### Collected data

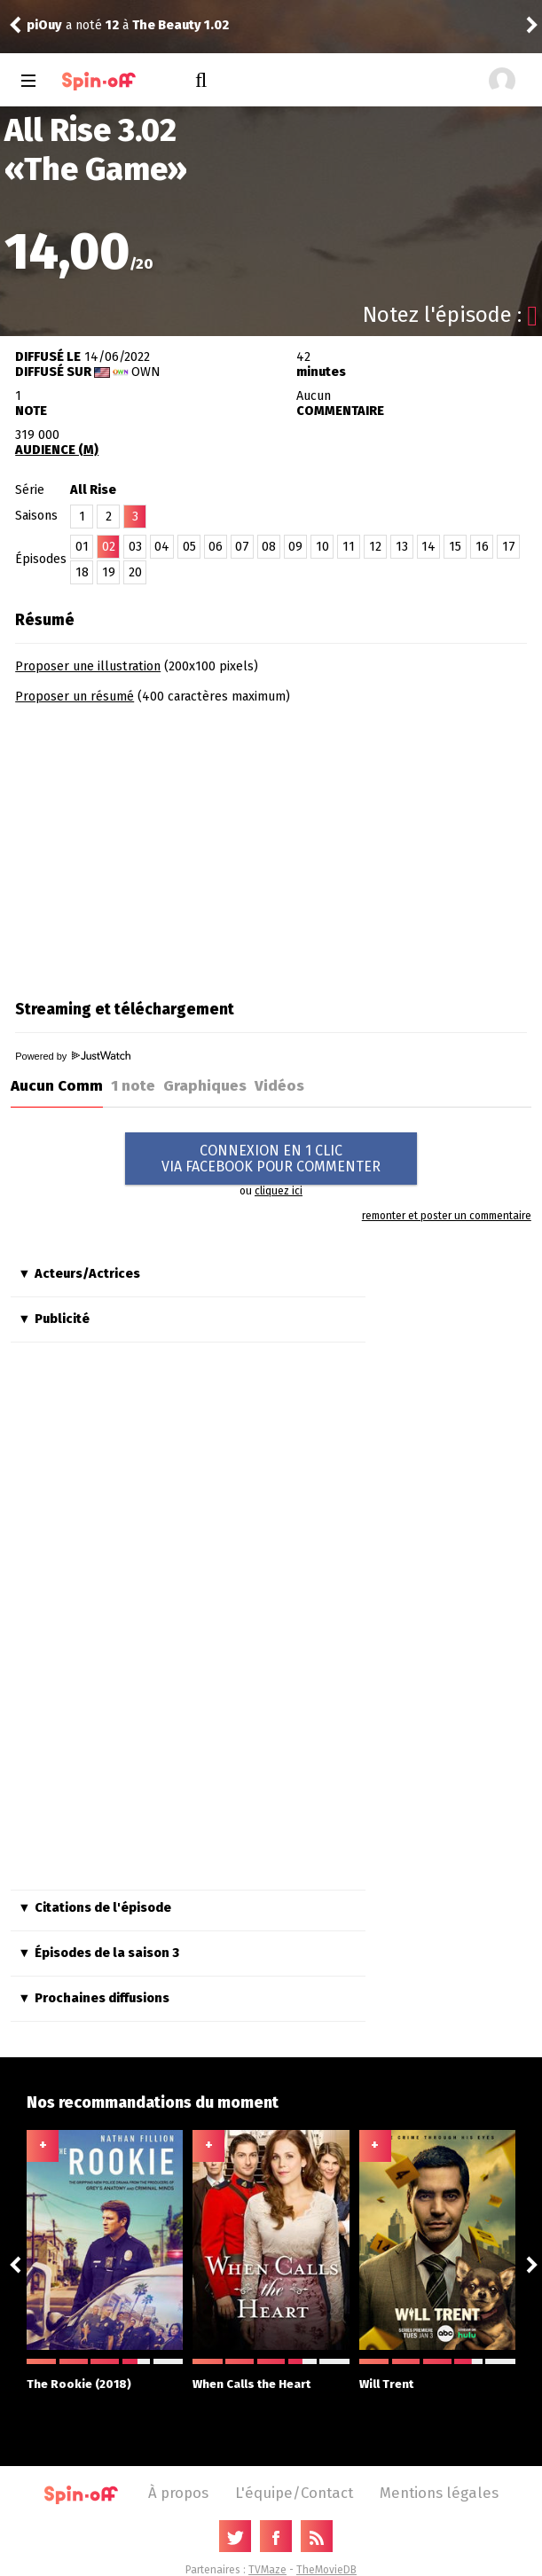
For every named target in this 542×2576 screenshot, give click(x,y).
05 (189, 546)
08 (269, 546)
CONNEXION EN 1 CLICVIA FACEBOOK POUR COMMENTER (271, 1158)
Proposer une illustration (88, 666)
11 (348, 546)
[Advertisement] (164, 846)
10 (322, 546)
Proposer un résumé (74, 696)
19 (108, 572)
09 (295, 546)
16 (482, 546)
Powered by (72, 1056)
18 (82, 572)
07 (242, 546)
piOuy (44, 25)
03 (135, 546)
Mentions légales (439, 2493)
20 (135, 572)
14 (428, 546)
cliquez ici (278, 1191)
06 (215, 546)
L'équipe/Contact (294, 2493)
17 (508, 546)
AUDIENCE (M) (56, 450)
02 (108, 546)
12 (375, 546)
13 (402, 546)
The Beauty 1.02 (180, 25)
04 (161, 546)
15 (455, 546)
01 (82, 546)
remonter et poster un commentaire (446, 1216)
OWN (146, 372)
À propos (178, 2493)
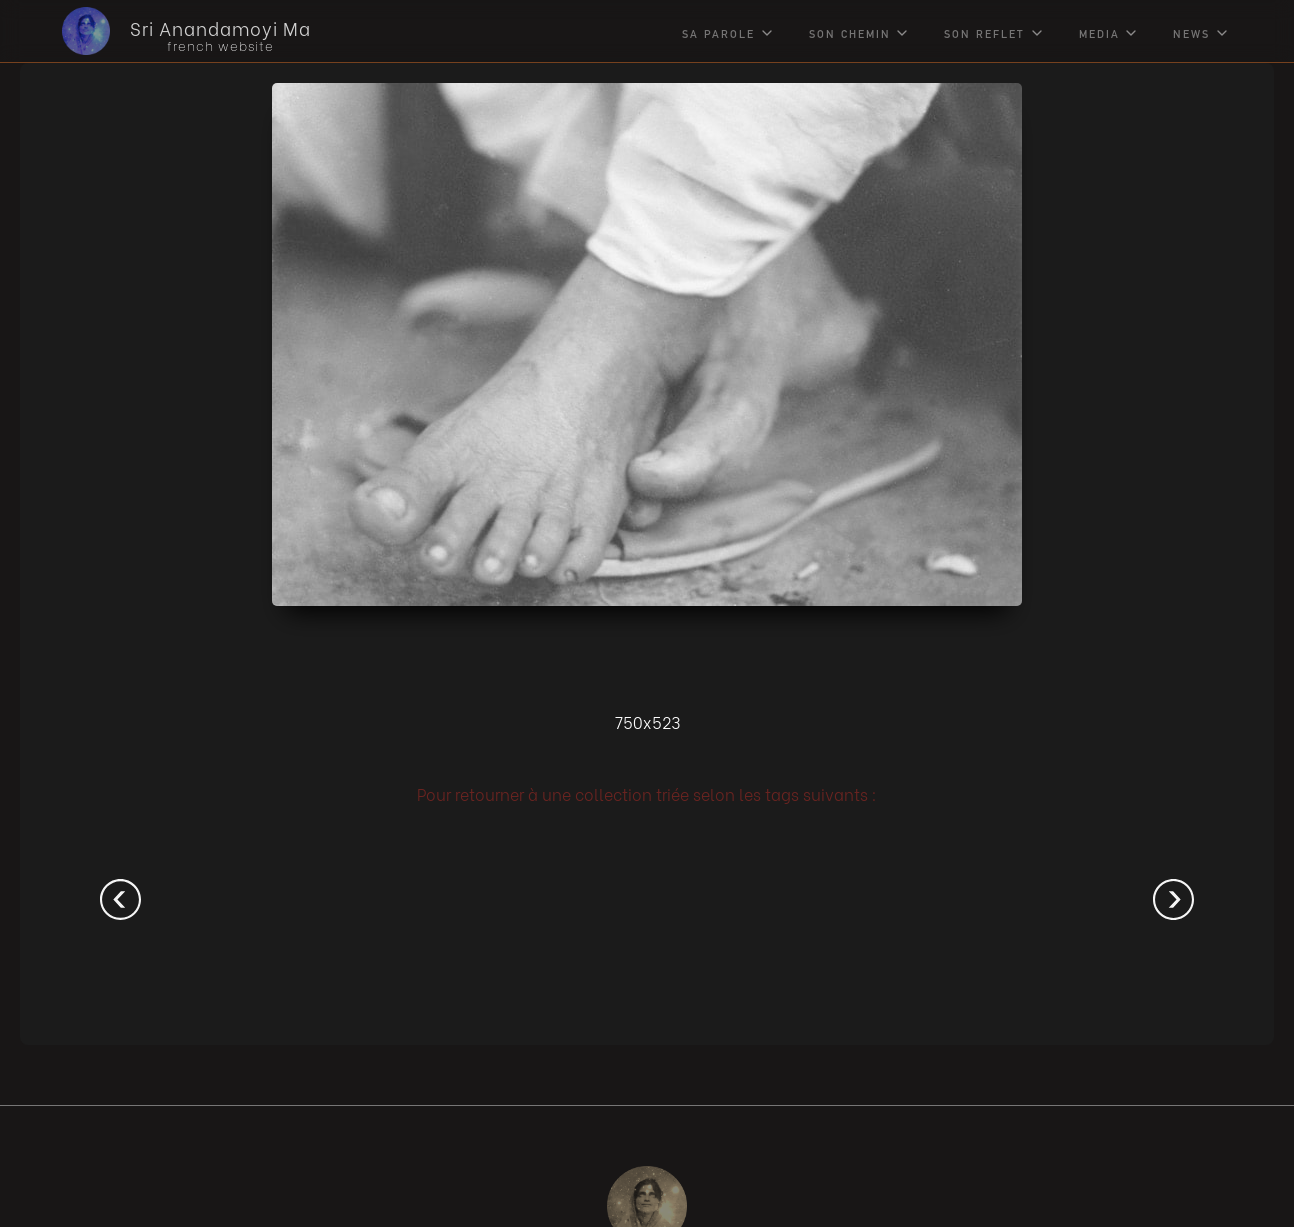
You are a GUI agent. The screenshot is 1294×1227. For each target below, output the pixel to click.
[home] (171, 31)
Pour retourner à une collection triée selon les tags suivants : (647, 793)
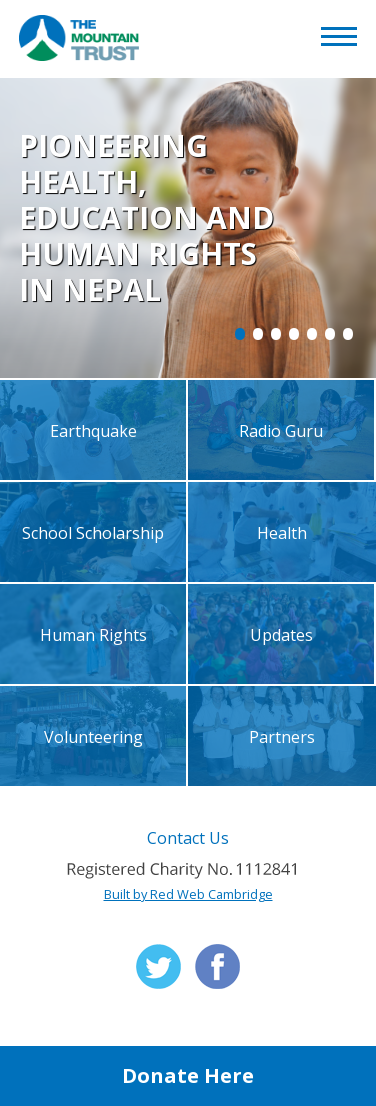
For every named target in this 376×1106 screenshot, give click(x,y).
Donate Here (188, 1075)
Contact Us (188, 838)
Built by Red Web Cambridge (188, 894)
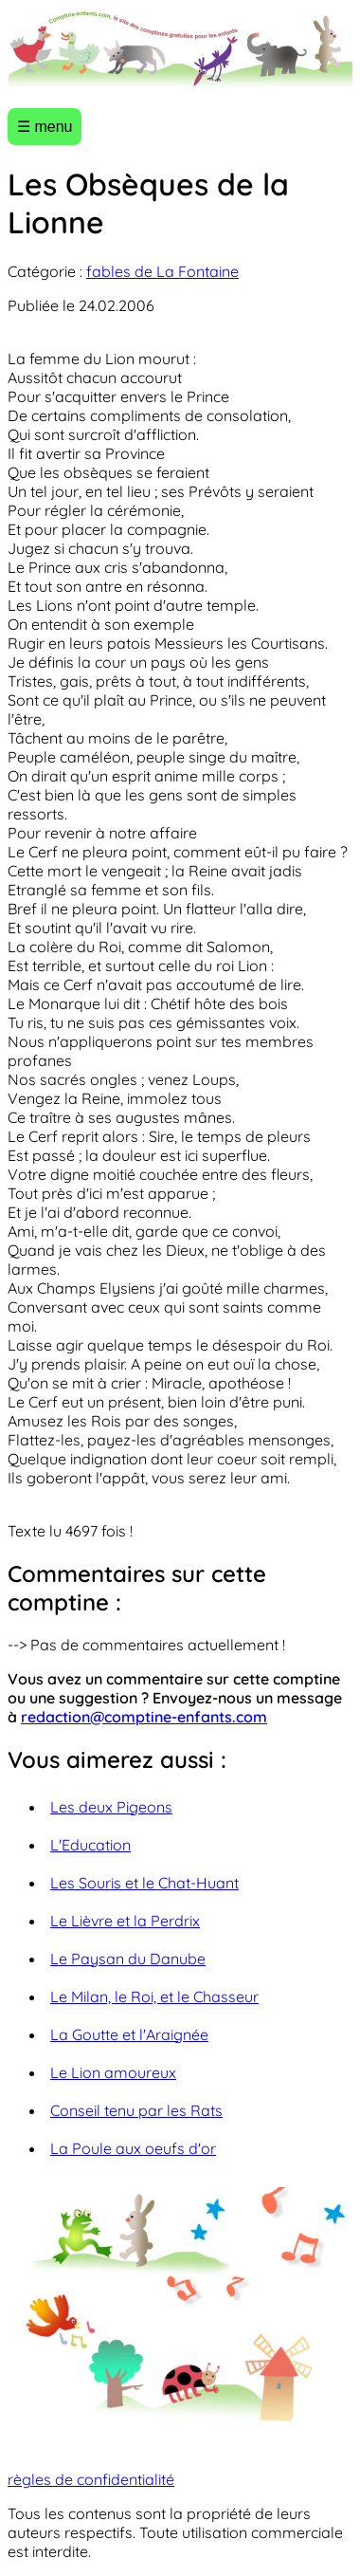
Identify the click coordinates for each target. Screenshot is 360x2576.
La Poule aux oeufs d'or (133, 2148)
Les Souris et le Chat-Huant (144, 1882)
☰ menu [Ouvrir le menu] (44, 127)
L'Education (90, 1844)
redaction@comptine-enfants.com (144, 1716)
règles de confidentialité (91, 2479)
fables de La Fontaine (162, 271)
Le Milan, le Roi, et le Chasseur (154, 1996)
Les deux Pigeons (111, 1806)
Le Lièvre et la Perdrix (125, 1920)
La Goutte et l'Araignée (129, 2034)
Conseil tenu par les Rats (136, 2110)
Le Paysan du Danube (128, 1958)
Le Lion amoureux (113, 2072)
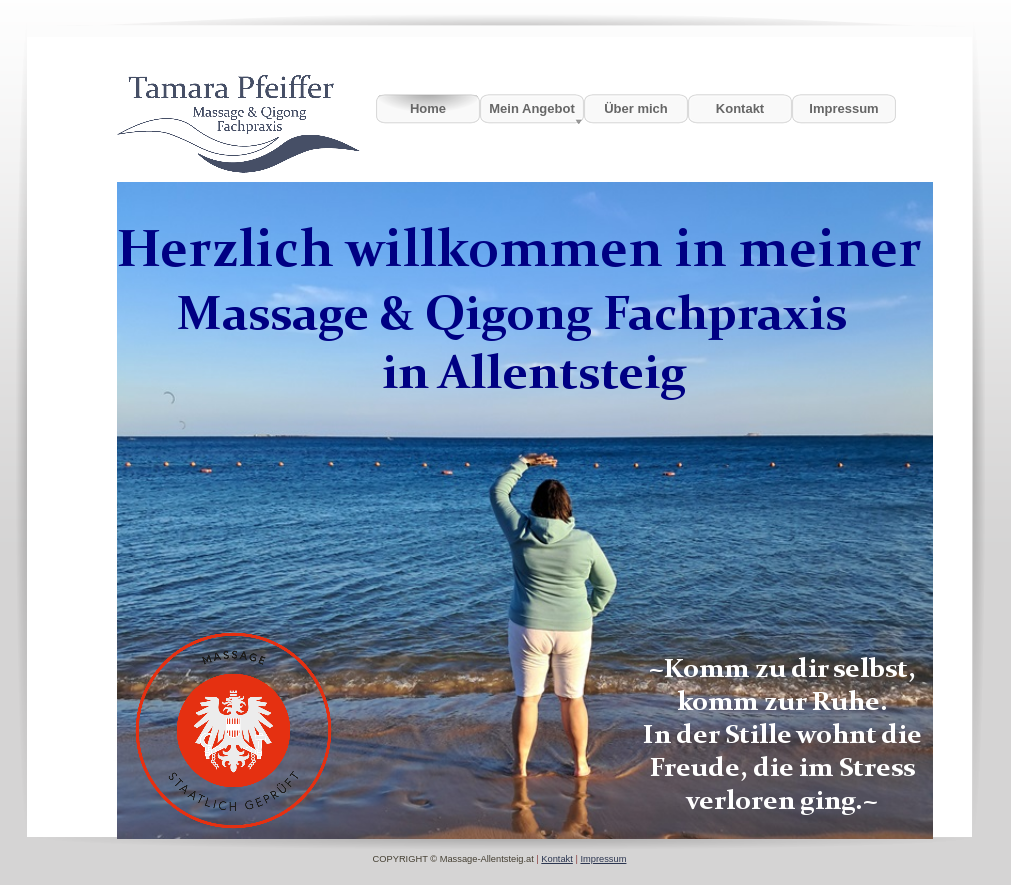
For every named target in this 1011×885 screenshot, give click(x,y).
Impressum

### EXERCISE REQUIREMENTS
Each entry, word for word, belongs in your answer; each picture does not.

### ANSWER TO THIS PROBLEM
For every named target in this 542×2576 screenshot, give click(x,y).
05 (189, 546)
08 (269, 546)
CONNEXION EN 1 CLICVIA FACEBOOK POUR COMMENTER (271, 1158)
Proposer une illustration (88, 666)
11 (348, 546)
[Advertisement] (164, 846)
10 (322, 546)
Proposer un résumé (74, 696)
19 (108, 572)
09 (295, 546)
16 (482, 546)
Powered by (72, 1056)
18 (82, 572)
07 (242, 546)
piOuy (44, 25)
03 (135, 546)
Mentions légales (439, 2493)
20 (135, 572)
14 (428, 546)
cliquez ici (278, 1191)
06 (215, 546)
L'équipe/Contact (294, 2493)
17 (508, 546)
AUDIENCE (M) (56, 450)
02 (108, 546)
12 (375, 546)
13 (402, 546)
The Beauty 1.02 (180, 25)
04 (161, 546)
15 (455, 546)
01 (82, 546)
remonter et poster un commentaire (446, 1216)
OWN (146, 372)
À propos (178, 2493)
You are a GUI agent. The screenshot is 1294×1227. For each target below, output the pixel to click.
[home] (171, 31)
Pour retourner à une collection triée selon les tags suivants : (647, 793)
For every named target in this 376×1106 screenshot, give click(x,y).
Donate Here (188, 1075)
Contact Us (188, 838)
Built by Red Web Cambridge (188, 894)
Identify the click coordinates for each target. Screenshot is 360x2576.
La Poule aux oeufs d'or (133, 2148)
Les Souris et le Chat-Huant (144, 1882)
☰ menu [Ouvrir le menu] (44, 127)
L'Education (90, 1844)
redaction@comptine-enfants.com (144, 1716)
règles de confidentialité (91, 2479)
fables de La Fontaine (162, 271)
Le Milan, le Roi, et le Chasseur (154, 1996)
Les deux Pigeons (111, 1806)
Le Lièvre et la Perdrix (125, 1920)
La Goutte et l'Araignée (129, 2034)
Conseil tenu par les Rats (136, 2110)
Le Paysan du Danube (128, 1958)
Le Lion amoureux (113, 2072)
For every named target in this 1011×885 screenshot, give click(x,y).
Impressum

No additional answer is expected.